Route

Route
Jonathan and Kirti Walpole's 950 km canoe journey across Northwest Territories and Nunavut in July and August of 2014

Some interesting facts ...

Location: Although seemingly very far north and east, the end point of our route at Qamani'tuaq (Baker Lake) is actually less than 25 miles from the geographical center of Canada. Needless to say, Canada is a really big country!

Population Density: Nunavut, which is the province we cross into for the second half of our journey, is the most northerly of the Canadian provinces. It is also the largest Canadian province. With a surface area larger than Alaska, and a population that is less than one twentieth that of Alaska's, it is one of the most sparsly populated regions on earth.
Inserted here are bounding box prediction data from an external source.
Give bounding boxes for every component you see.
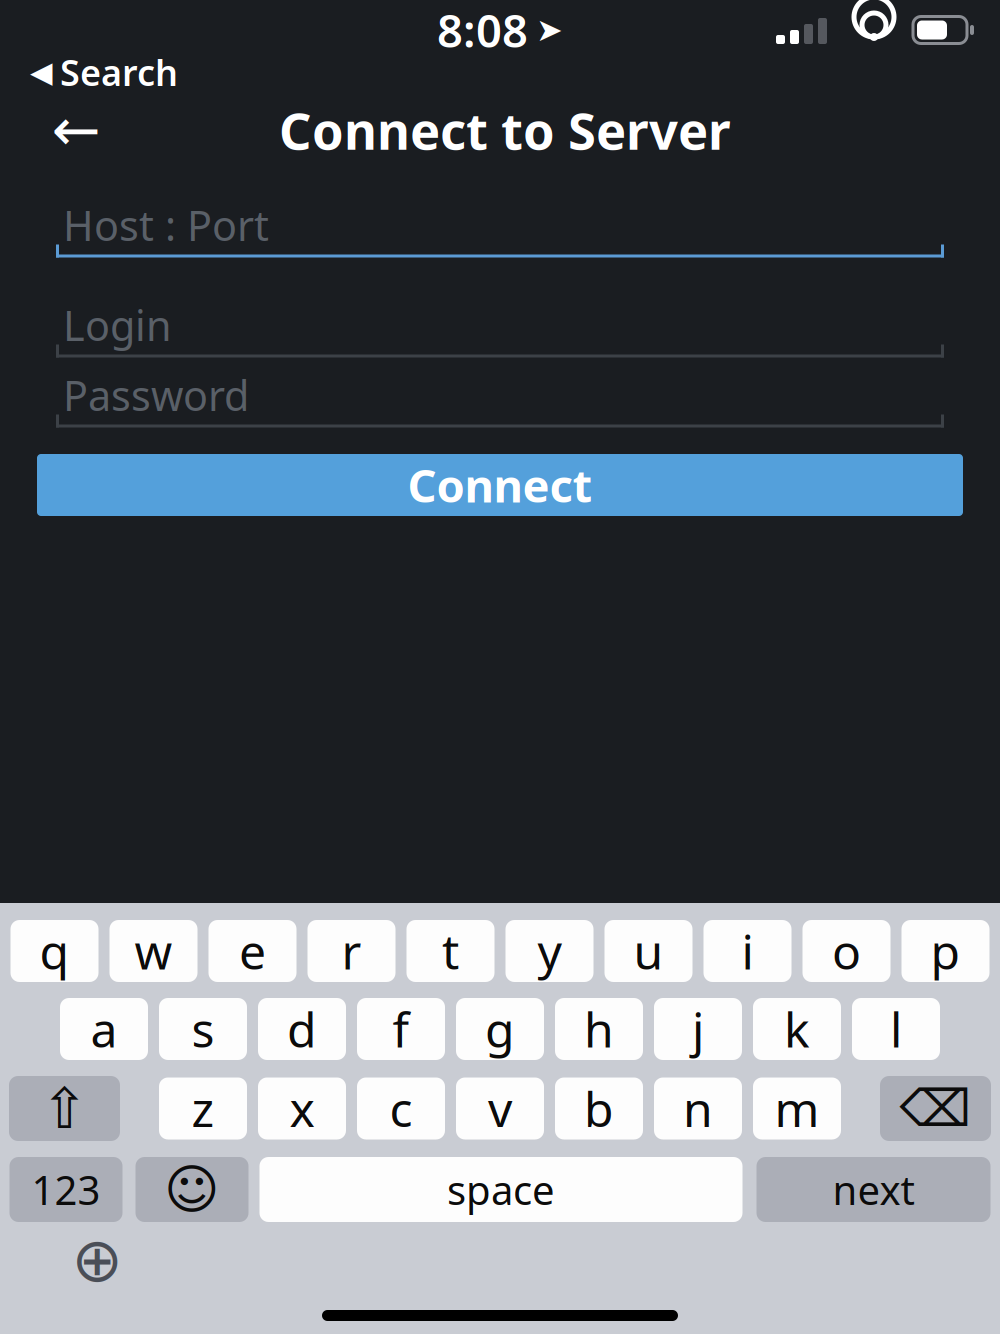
button[interactable]: z (159, 1078, 247, 1140)
button[interactable]: h (555, 998, 643, 1060)
button[interactable]: l (852, 998, 940, 1060)
staticText: ➤ (536, 12, 563, 48)
button[interactable]: g (456, 998, 544, 1060)
button[interactable]: m (753, 1078, 841, 1140)
staticText: ← (52, 97, 100, 163)
button[interactable]: p (902, 920, 990, 982)
button[interactable]: t (406, 920, 494, 982)
staticText: i (742, 919, 754, 983)
staticText: a (90, 997, 118, 1061)
button[interactable]: y (506, 920, 594, 982)
button[interactable]: r (308, 920, 396, 982)
button[interactable]: Shift (9, 1076, 120, 1141)
staticText: b (584, 1077, 614, 1140)
button[interactable]: u (604, 920, 692, 982)
staticText: Search (60, 48, 178, 96)
staticText: Host : Port (63, 198, 269, 252)
staticText: c (390, 1077, 412, 1140)
staticText: space (447, 1163, 555, 1216)
button[interactable]: x (258, 1078, 346, 1140)
staticText: ⊕ (72, 1225, 122, 1295)
staticText: Connect to Server (279, 96, 731, 164)
staticText: s (192, 997, 214, 1061)
button[interactable]: space (260, 1157, 742, 1222)
button[interactable]: b (555, 1078, 643, 1140)
staticText: u (634, 919, 664, 983)
button[interactable]: j (654, 998, 742, 1060)
staticText: e (239, 919, 266, 983)
button[interactable]: v (456, 1078, 544, 1140)
staticText: o (832, 919, 861, 983)
staticText: Login (63, 298, 172, 352)
button[interactable]: Emoji (136, 1157, 248, 1222)
button[interactable]: n (654, 1078, 742, 1140)
staticText: t (442, 919, 459, 983)
button[interactable]: e (208, 920, 296, 982)
staticText: m (774, 1077, 820, 1140)
staticText: next (832, 1163, 914, 1216)
button[interactable]: w (110, 920, 198, 982)
staticText: k (784, 997, 810, 1061)
staticText: ◀ (30, 55, 53, 89)
staticText: d (287, 997, 317, 1061)
staticText: q (40, 919, 70, 983)
button[interactable]: Delete (880, 1076, 991, 1141)
staticText: 8:08 (437, 0, 528, 60)
staticText: j (692, 997, 704, 1061)
staticText: f (392, 997, 410, 1061)
staticText: Password (63, 368, 249, 422)
staticText: Connect (408, 455, 592, 515)
button[interactable]: Next keyboard (62, 1230, 132, 1290)
staticText: ☺ (164, 1159, 220, 1220)
button[interactable]: c (357, 1078, 445, 1140)
staticText: g (485, 997, 515, 1061)
button[interactable]: a (60, 998, 148, 1060)
staticText: ⇧ (41, 1077, 88, 1140)
button[interactable]: i (704, 920, 792, 982)
staticText: 123 (32, 1163, 100, 1216)
button[interactable]: q (10, 920, 98, 982)
staticText: r (342, 919, 362, 983)
button[interactable]: next (756, 1157, 990, 1222)
staticText: n (683, 1077, 713, 1140)
button[interactable]: 123 (10, 1157, 122, 1222)
button[interactable]: Back (28, 92, 124, 168)
button[interactable]: f (357, 998, 445, 1060)
button[interactable]: Connect (37, 454, 963, 516)
staticText: z (192, 1077, 214, 1140)
button[interactable]: s (159, 998, 247, 1060)
staticText: p (930, 919, 960, 983)
staticText: w (134, 919, 172, 983)
staticText: l (890, 997, 902, 1061)
staticText: h (584, 997, 614, 1061)
button[interactable]: ◀ (0, 46, 178, 98)
staticText: x (290, 1077, 314, 1140)
button[interactable]: d (258, 998, 346, 1060)
staticText: y (538, 919, 562, 983)
button[interactable]: k (753, 998, 841, 1060)
staticText: v (488, 1077, 512, 1140)
staticText: ⌫ (900, 1080, 972, 1137)
button[interactable]: o (802, 920, 890, 982)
People: Paleo-Eskimos, nomadic hunters, came to the region 8000 years ago. Archaic Indians also hunted in the region several thousand years ago. 1000 years ago, Thule Eskimos, the ancestors of the modern Inuit, came to the area. They lived primarily on the coast, but travelled inland to Baker Lake and up the Thelon River to hunt caribou. In the 17th and 18th centuries, some of the Thule, sometimes referred to as the Caribou Inuit, began to stay permanently inland. In the 1920s and 1930s trading posts, missions, and the RCMP, were established in Baker Lake. This had a dramatic impact on the Inuit, and by the 1960s (within my own lifetime!) most of the Inuit inhabitants of the region had settled in town. This change from the traditional to modern ways of living happened recently enough that there are still a few people who remember living off the land in the old way. Hopefully, we will have a chance to meet some of these people in Qamani'tuaq at the end of our journey!